I have covered the real survival issues that arise from not listening to our senses to survive in the article Coming to our Sense. But let me reiterate, they are the part of us which have been ensuring our survival since the we zygote set off on its journey. We still have a right-brain function that will never leave us to flounder. Unless we ignore it! That becomes easier and easier to do the more the left brain grows and fills itself up with the dysfunctional idea of our cultures. Now we come to the title of this piece. It is with the left brain that we begin the process of learning what the sensory images, we have been collecting all along, are called in our parents’ language.
I have played with kids, teaching them words many times. Pointing to my nose, touching theirs and saying the accompanying word ‘nose’. This they dutifully repeat. This is the way the world is formed within the left brain.
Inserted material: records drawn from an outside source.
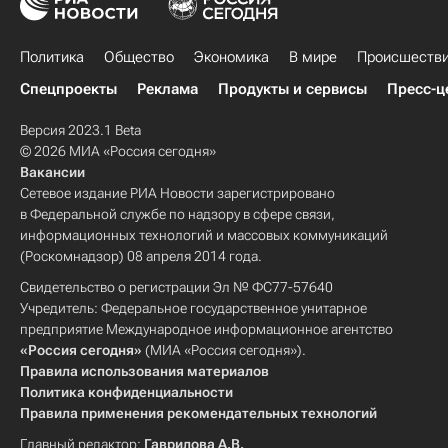
Политика
Общество
Экономика
В мире
Происшеств
Спецпроекты
Реклама
Продукты и сервисы
Пресс-ц
Версия 2023.1 Beta
© 2026 МИА «Россия сегодня»
Вакансии
Сетевое издание РИА Новости зарегистрировано
в Федеральной службе по надзору в сфере связи,
информационных технологий и массовых коммуникаций
(Роскомнадзор) 08 апреля 2014 года.
Свидетельство о регистрации Эл № ФС77-57640
Учредитель: Федеральное государственное унитарное
предприятие Международное информационное агентство
«Россия сегодня»
(МИА «Россия сегодня»).
Правила использования материалов
Политика конфиденциальности
Правила применения рекомендательных технологий
Главный редактор:
Гаврилова А.В.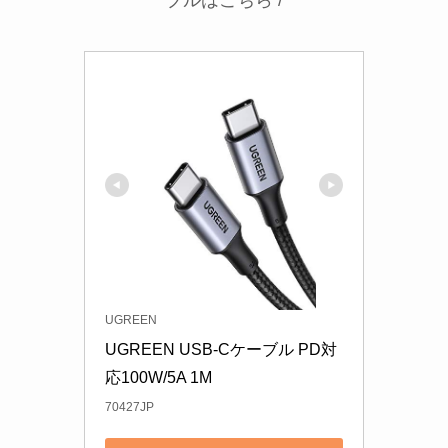
UGREEN
UGREEN USB-Cケーブル PD対
応100W/5A 1M
70427JP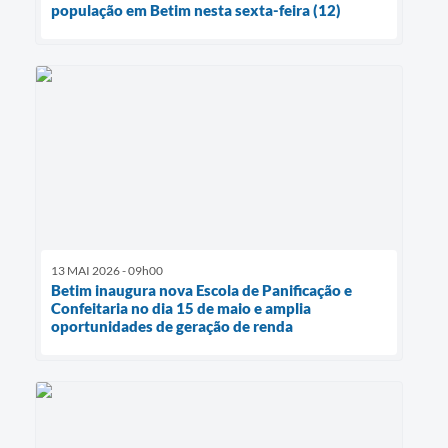
população em Betim nesta sexta-feira (12)
13 MAI 2026 - 09h00
Betim inaugura nova Escola de Panificação e
Confeitaria no dia 15 de maio e amplia
oportunidades de geração de renda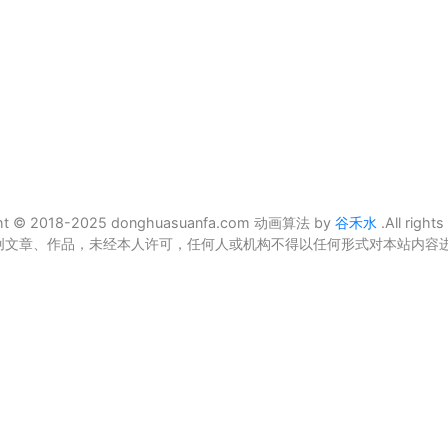
ght © 2018-2025 donghuasuanfa.com 动画算法 by
谷禾水
.All rights
创文章、作品，未经本人许可，任何人或机构不得以任何形式对本站内容进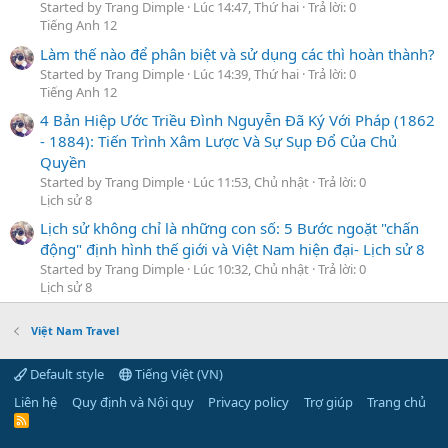
Started by Trang Dimple
Lúc 14:47, Thứ hai
Trả lời: 0
Tiếng Anh 12
Làm thế nào để phân biệt và sử dụng các thì hoàn thành?
Started by Trang Dimple
Lúc 14:39, Thứ hai
Trả lời: 0
Tiếng Anh 12
4 Bản Hiệp Ước Triều Đình Nguyễn Đã Ký Với Pháp (1862
- 1884): Tiến Trình Xâm Lược Và Sự Sụp Đổ Của Chủ
Quyền
Started by Trang Dimple
Lúc 11:53, Chủ nhật
Trả lời: 0
Lịch sử 8
Lịch sử không chỉ là những con số: 5 Bước ngoặt "chấn
động" định hình thế giới và Việt Nam hiện đại- Lịch sử 8
Started by Trang Dimple
Lúc 10:32, Chủ nhật
Trả lời: 0
Lịch sử 8
Việt Nam Travel
Default style
Tiếng Việt (VN)
Liên hệ
Quy định và Nội quy
Privacy policy
Trợ giúp
Trang chủ
R
S
S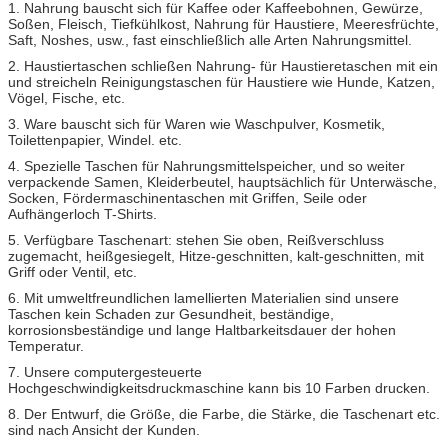
1. Nahrung bauscht sich für Kaffee oder Kaffeebohnen, Gewürze,
Soßen, Fleisch, Tiefkühlkost, Nahrung für Haustiere, Meeresfrüchte,
Saft, Noshes, usw., fast einschließlich alle Arten Nahrungsmittel.
2. Haustiertaschen schließen Nahrung- für Haustieretaschen mit ein
und streicheln Reinigungstaschen für Haustiere wie Hunde, Katzen,
Vögel, Fische, etc.
3. Ware bauscht sich für Waren wie Waschpulver, Kosmetik,
Toilettenpapier, Windel. etc.
4. Spezielle Taschen für Nahrungsmittelspeicher, und so weiter
verpackende Samen, Kleiderbeutel, hauptsächlich für Unterwäsche,
Socken, Fördermaschinentaschen mit Griffen, Seile oder
Aufhängerloch T-Shirts.
5. Verfügbare Taschenart: stehen Sie oben, Reißverschluss
zugemacht, heißgesiegelt, Hitze-geschnitten, kalt-geschnitten, mit
Griff oder Ventil, etc.
6. Mit umweltfreundlichen lamellierten Materialien sind unsere
Taschen kein Schaden zur Gesundheit, beständige,
korrosionsbeständige und lange Haltbarkeitsdauer der hohen
Temperatur.
7. Unsere computergesteuerte
Hochgeschwindigkeitsdruckmaschine kann bis 10 Farben drucken.
8. Der Entwurf, die Größe, die Farbe, die Stärke, die Taschenart etc.
sind nach Ansicht der Kunden.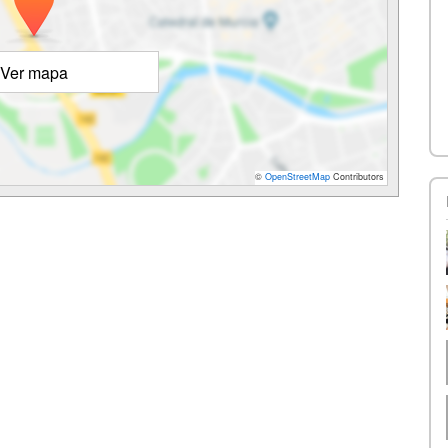
Ver mapa
©
OpenStreetMap
Contributors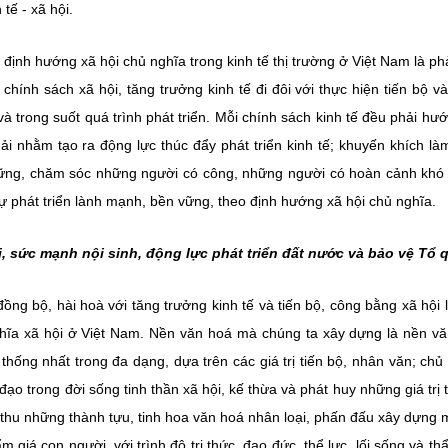
 tế - xã hội.
định hướng xã hội chủ nghĩa trong kinh tế thị trường ở Việt Nam là ph
i chính sách xã hội, tăng trưởng kinh tế đi đôi với thực hiện tiến bộ v
 trong suốt quá trình phát triển. Mỗi chính sách kinh tế đều phải hướ
hải nhằm tạo ra động lực thúc đẩy phát triển kinh tế; khuyến khích là
 vững, chăm sóc những người có công, những người có hoàn cảnh khó
ự phát triển lành mạnh, bền vững, theo định hướng xã hội chủ nghĩa.
i, sức mạnh nội sinh, động lực phát triển đất nước và bảo vệ Tổ 
ồng bộ, hài hoà với tăng trưởng kinh tế và tiến bộ, công bằng xã hội 
hĩa xã hội ở Việt Nam. Nền văn hoá mà chúng ta xây dựng là nền v
thống nhất trong đa dạng, dựa trên các giá trị tiến bộ, nhân văn; chủ
đạo trong đời sống tinh thần xã hội, kế thừa và phát huy những giá trị 
p thu những thành tựu, tinh hoa văn hoá nhân loại, phấn đấu xây dựng 
m giá con người, với trình độ tri thức, đạo đức, thể lực, lối sống và t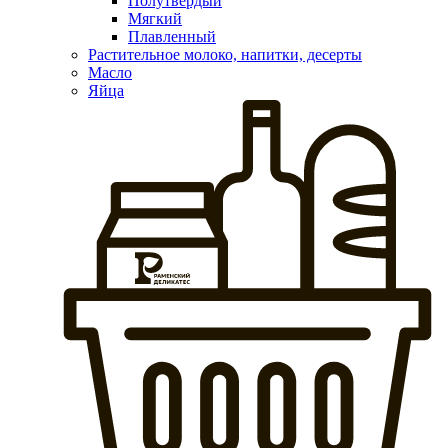
Полутвердый
Мягкий
Плавленный
Растительное молоко, напитки, десерты
Масло
Яйца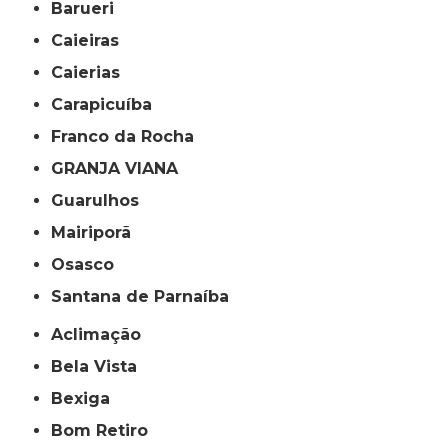
Barueri
Caieiras
Caierias
Carapicuíba
Franco da Rocha
GRANJA VIANA
Guarulhos
Mairiporã
Osasco
Santana de Parnaíba
Aclimação
Bela Vista
Bexiga
Bom Retiro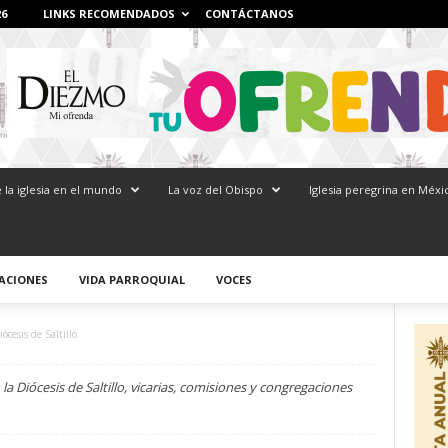
26
LINKS RECOMENDADOS
CONTÁCTANOS
 la iglesia en el mundo
La voz del Obispo
Iglesia peregrina en Méxi
ACIONES
VIDA PARROQUIAL
VOCES
iócesis de Saltillo
a Diócesis de Saltillo, vicarias, comisiones y congregaciones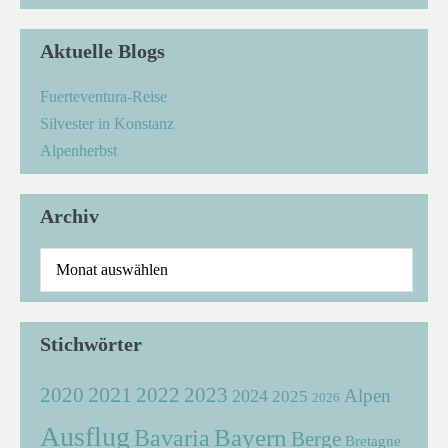
Aktuelle Blogs
Fuerteventura-Reise
Silvester in Konstanz
Alpenherbst
Archiv
Stichwörter
2021
2022
2020
2023
Alpen
2024
2025
2026
Ausflug
Bayern
Bavaria
Berge
Bretagne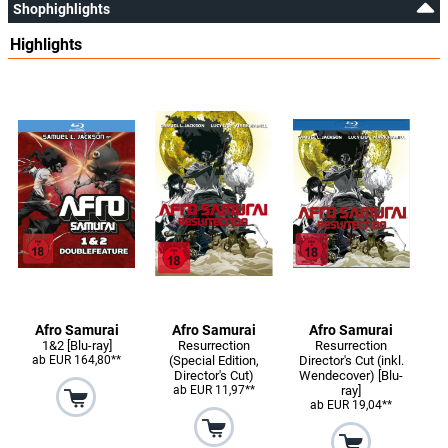
Shophighlights
Highlights
Afro Samurai
Afro Samurai
Afro Samurai
1&2 [Blu-ray]
Resurrection
Resurrection
ab EUR 164,80**
(Special Edition,
Director's Cut (inkl.
Director's Cut)
Wendecover) [Blu-
ab EUR 11,97**
ray]
ab EUR 19,04**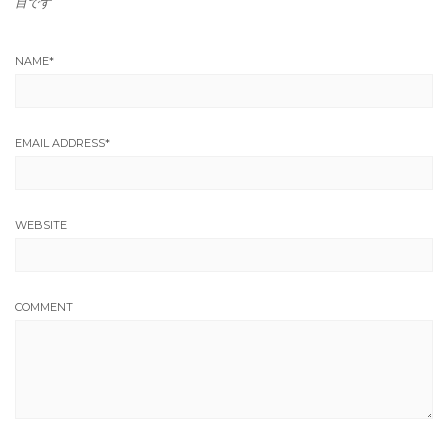
目です
NAME
*
EMAIL ADDRESS
*
WEBSITE
COMMENT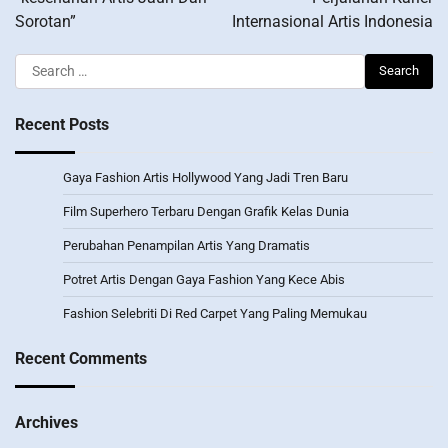
Sorotan”
Internasional Artis Indonesia
Search
for:
Recent Posts
Gaya Fashion Artis Hollywood Yang Jadi Tren Baru
Film Superhero Terbaru Dengan Grafik Kelas Dunia
Perubahan Penampilan Artis Yang Dramatis
Potret Artis Dengan Gaya Fashion Yang Kece Abis
Fashion Selebriti Di Red Carpet Yang Paling Memukau
Recent Comments
Archives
Soon we have a glossary in our heads of all the names that all the images inside of us, as well as outside, are called. By someone else. We take those words into ourselves and, in the absence of anyone else around to show us differently, we believe that’s how the world is. The WORD is God, the creator of the world as we know it. We forget that there was a world before it that still exists within, quietly, or insistently, trying to get our attention, showing us where this reality has been created wrongly for us as a person. We have entered the world of ‘group think’. Not only is the WORD God, but the God of WORD is the LAW.
We now think before we feel. Indeed, we forget we have feelings and the only way they can get our attention through the noisy words, constantly defining and redefining life for us, is through pain. If we ignore the small expressions of pain, we end up with the big crisis of pain one way or another. But it is so hard to think, or even think of thinking, without words. They just come, chattering away as they go. Arguing mostly, but sometimes affirming, what we have been taught. They are not interested in what works, but just what they have learned. I am a great thinker. I like to believe that I am open minded and willing to explore the deeper caverns of reality. But for me, as I suspect most of us, the attempts to think without words is a challenge.
When I challenge my clients to feel their way into anything early in their lives, I am taking them into what I call their prelingual reality: that time they existed without words. (Mind you they were still hearing them as she spoke them and conversed with Dad and others around before the birth). We have impressions from the beginning. Those impressions can be vital to our self-understanding. We may not have had the words for those impressions at the time, but we surely did have the experiences that they were based on. What we now have to do to access them, is to have the left-brain logical mind co-operate to put words to the images we are left with.
That requires an act of trust. Unfortunately, the God of Words has been taught not to trust those deep knowings because they will upset the group think. Along with our trust, then, we also must be brave, because this inner knowledge WILL change your life. From the inside out.